Avşarlarda yas kocamaz. Günlerce, aylarca ölü evi taziye için gelenlerle dolar taşar. Geçmişte ölü evinde ateş yanmazdı. Yani başsağlığı için gelenlerin yemesini, içmesini, misafir edilmesini komşular ve akrabalar bir organizeye gerek kalmadan hallederlerdi. Maalesef bu gelenek geçmişte tatlı bir hatıra olarak yerini kıymalı pideye bırakmıştır.

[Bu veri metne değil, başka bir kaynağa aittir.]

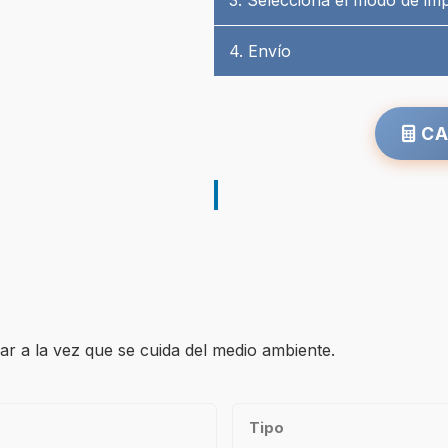
3. Selecciona el modo de im
4. Envío
CA
ar a la vez que se cuida del medio ambiente.
Tipo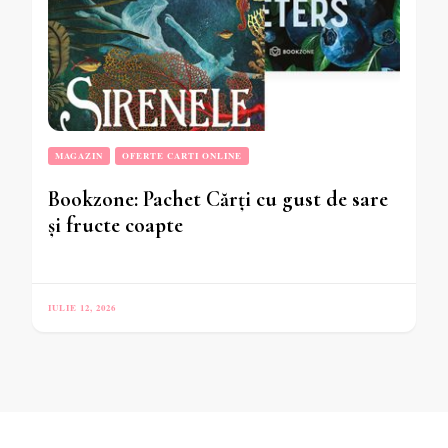
MAGAZIN
OFERTE CARTI ONLINE
Bookzone: Pachet Cărți cu gust de sare
și fructe coapte
IULIE 12, 2026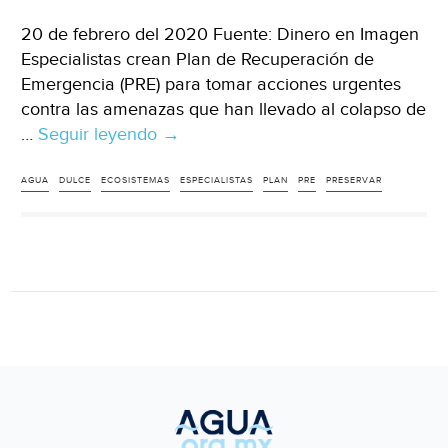
20 de febrero del 2020 Fuente: Dinero en Imagen
Especialistas crean Plan de Recuperación de
Emergencia (PRE) para tomar acciones urgentes
contra las amenazas que han llevado al colapso de
…
Seguir leyendo
Mexico:
→
Este
es
AGUA
DULCE
ECOSISTEMAS
ESPECIALISTAS
PLAN
PRE
PRESERVAR
el
plan
para
preservar
los
ecosistemas
de
agua
dulce
(Dinero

Not: Ülkemizde bu güne kadar derlemeler ağıtların hikâyelerini ve sözlerinin bir araya getirilip şiirsel bir yapıyla kitaplaştırma şeklinde yapılmıştır. Bilemiyorum bu derlemeler kaset ve CD olarak derlemeciler de var mıdır? Bu ağıtların havasını öğrenebilmek acısından çok önemlidir.
Yıllarca Dadaloğlu Şiirleri diye birbirine benzer birçok kitap gördüm. Ama Dadaloğlu bir halk ozanıdır ve söylediği türkü ve bozlakların ezgisi vardır. Şiir olarak derlenen türkü ve ağıtların müzikal hiçbir değeri yoktur.
Bundan sonra ki çalışmalarımda ezgisi olan ve notaya alınmış halay, türkülü halay, türkü, ağıt, vb. kültür ürünlerimizi yayınlayacağım.